Musicista napoletano, a partire da un gruppo di giovani artisti partenopei formatosi verso la metà degli anni sessanta, fonda, con Eugenio Bennato, Roberto De Simone e Giovanni Mauriello, la Nuova Compagnia di Canto Popolare, famoso gruppo di musica folk, nato con l’intento di riproporre le radici musicali dell’autentica tradizione popolare napoletana e campana, attingendo dal repertorio più antico e associando, all’attività prettamente musicale, quella teatrale.
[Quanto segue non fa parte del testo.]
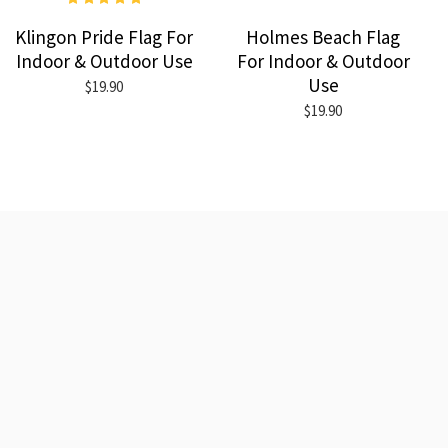
Klingon Pride Flag For
Holmes Beach Flag
Indoor & Outdoor Use
For Indoor & Outdoor
Use
$19.90
$19.90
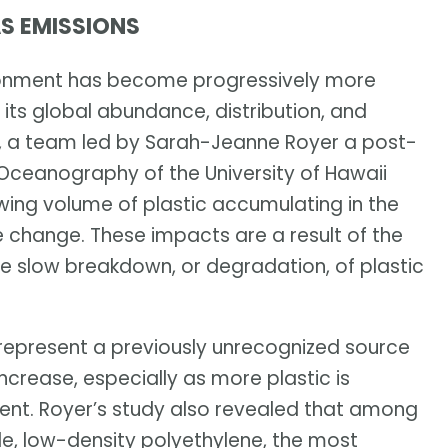
S EMISSIONS
nvironment has become progressively more
 its global abundance, distribution, and
8, a team led by Sarah-Jeanne Royer a post-
 Oceanography of the University of Hawaii
ing volume of plastic accumulating in the
 change. These impacts are a result of the
he slow breakdown, or degradation, of plastic
represent a previously unrecognized source
crease, especially as more plastic is
nt. Royer’s study also revealed that among
e, low-density polyethylene, the most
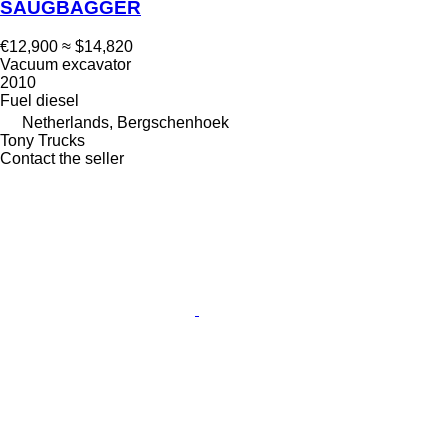
SAUGBAGGER
€12,900
≈ $14,820
Vacuum excavator
2010
Fuel
diesel
Netherlands, Bergschenhoek
Tony Trucks
Contact the seller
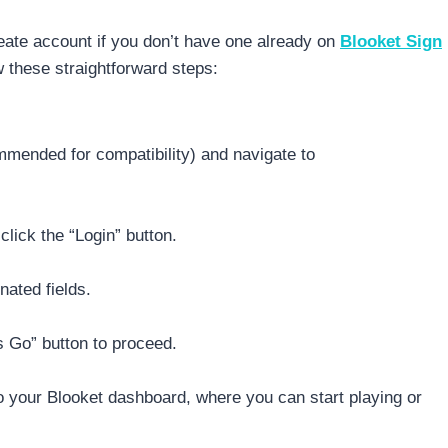
eate account if you don’t have one already on
Blooket Sign
 these straightforward steps:
mended for compatibility) and navigate to
click the “Login” button.
nated fields.
s Go” button to proceed.
 to your Blooket dashboard, where you can start playing or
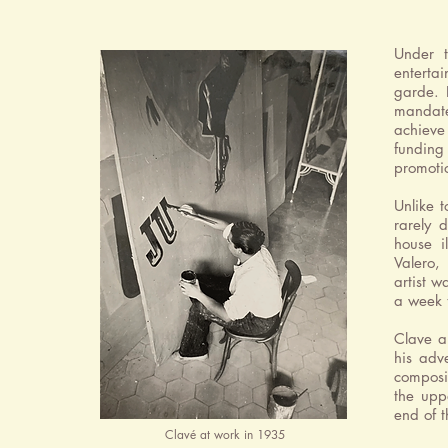
Under 
enterta
garde. 
mandat
achieve 
funding
promotio
Unlike t
rarely 
house i
Valero,
artist w
a week t
Clave a
his adv
composi
the uppe
end of t
Clavé at work in 1935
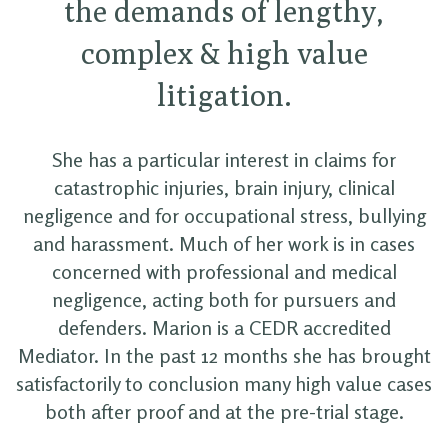
the demands of lengthy,
complex & high value
litigation.
She has a particular interest in claims for
catastrophic injuries, brain injury, clinical
negligence and for occupational stress, bullying
and harassment. Much of her work is in cases
concerned with professional and medical
negligence, acting both for pursuers and
defenders. Marion is a CEDR accredited
Mediator. In the past 12 months she has brought
satisfactorily to conclusion many high value cases
both after proof and at the pre-trial stage.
Entrarono a far parte di questa formazione anche Peppe Barra, Patrizio Trampetti, Fausta Vetere e Roberto De Simone.[1][2]
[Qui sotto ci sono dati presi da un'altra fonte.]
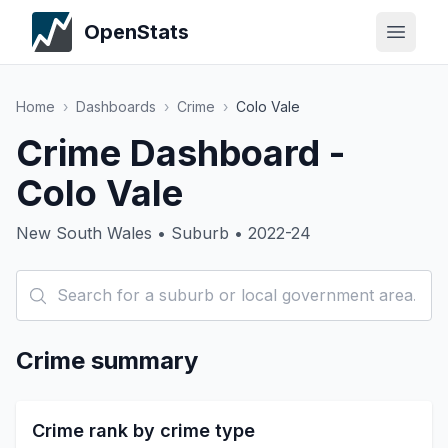
OpenStats
Home
›
Dashboards
›
Crime
›
Colo Vale
Crime Dashboard -
Colo Vale
New South Wales • Suburb • 2022-24
Crime summary
Crime rank by crime type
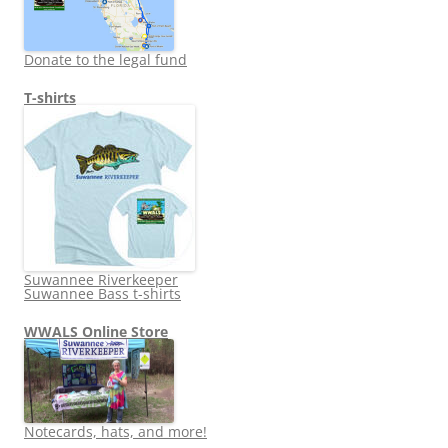
Donate to the legal fund
T-shirts
Suwannee Riverkeeper
Suwannee Bass t-shirts
WWALS Online Store
Notecards, hats, and more!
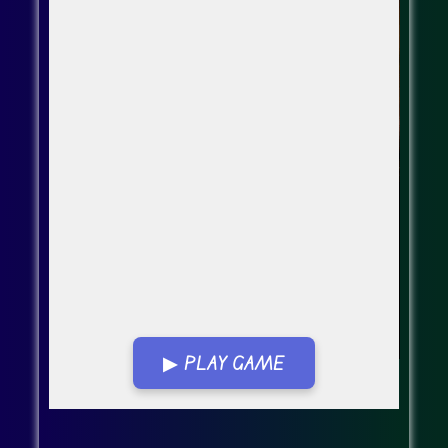
▶ PLAY GAME
Go FullScreen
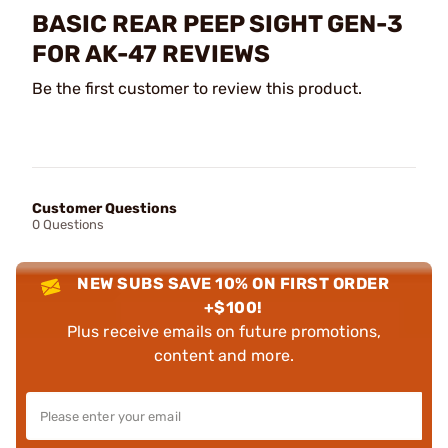
BASIC REAR PEEP SIGHT GEN-3
FOR AK-47 REVIEWS
Be the first customer to review this product.
Customer Questions
0 Questions
NEW SUBS SAVE 10% ON FIRST ORDER
+$100!
Plus receive emails on future promotions,
content and more.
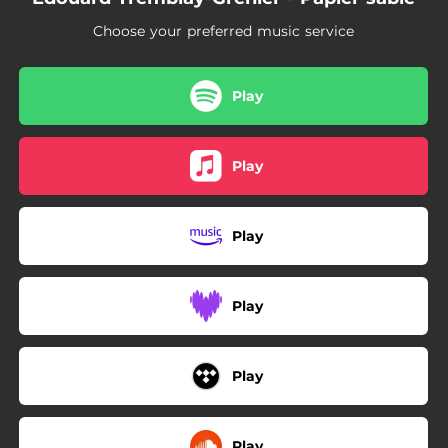
Choose your preferred music service
Play
Play
Play
Play
Play
Play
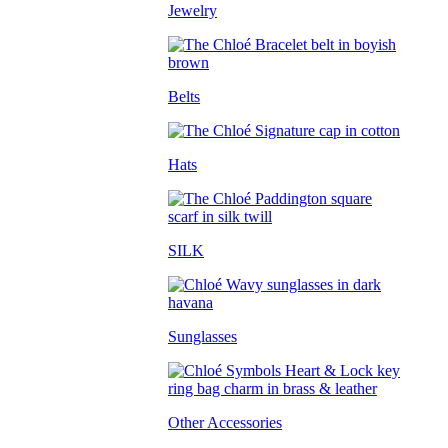
Jewelry
Belts
Hats
SILK
Sunglasses
Other Accessories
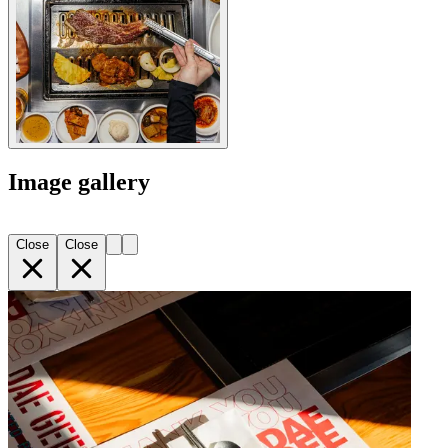
Image gallery
Close
Close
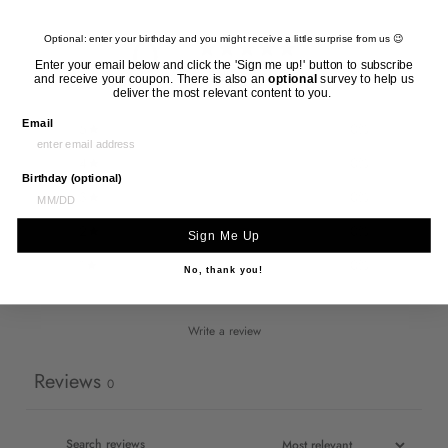
0
Optional: enter your birthday and you might receive a little surprise from us 😉
/ 5
Enter your email below and click the 'Sign me up!' button to subscribe
0 reviews
and receive your coupon. There is also an
optional
survey to help us
deliver the most relevant content to you.
Email
5
0
%
4
0
%
Birthday (optional)
3
0
%
2
0
%
Sign Me Up
1
0
%
No, thank you!
Write a review
Reviews
0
Nel 1972 D’Angiò lascia la NCCP e nel 1976 dà vita, insieme ad Eugenio Bennato, a Musicanova, gruppo che rielabora la tradizione musicale meridionale alla luce delle nuove sonorità del tempo. A Musicanova parteciperanno vari artisti tra i quali il percussionista Tony Esposito, la cantante Teresa De Sio, il sassofonista Robert Fix, i violinisti David Blazer e Pippo Cerciello, il bassista Gigi De Rienzo, il percussionista Alfio Antico, i cantanti Andrea Nerone e Francesco Tiano, il bassista Aldo Mercurio, ai fiati Enzo Avitabile. Una isolata collaborazione la fornirà anche l’ex leader dei Rokes, Shel Shapiro.[3]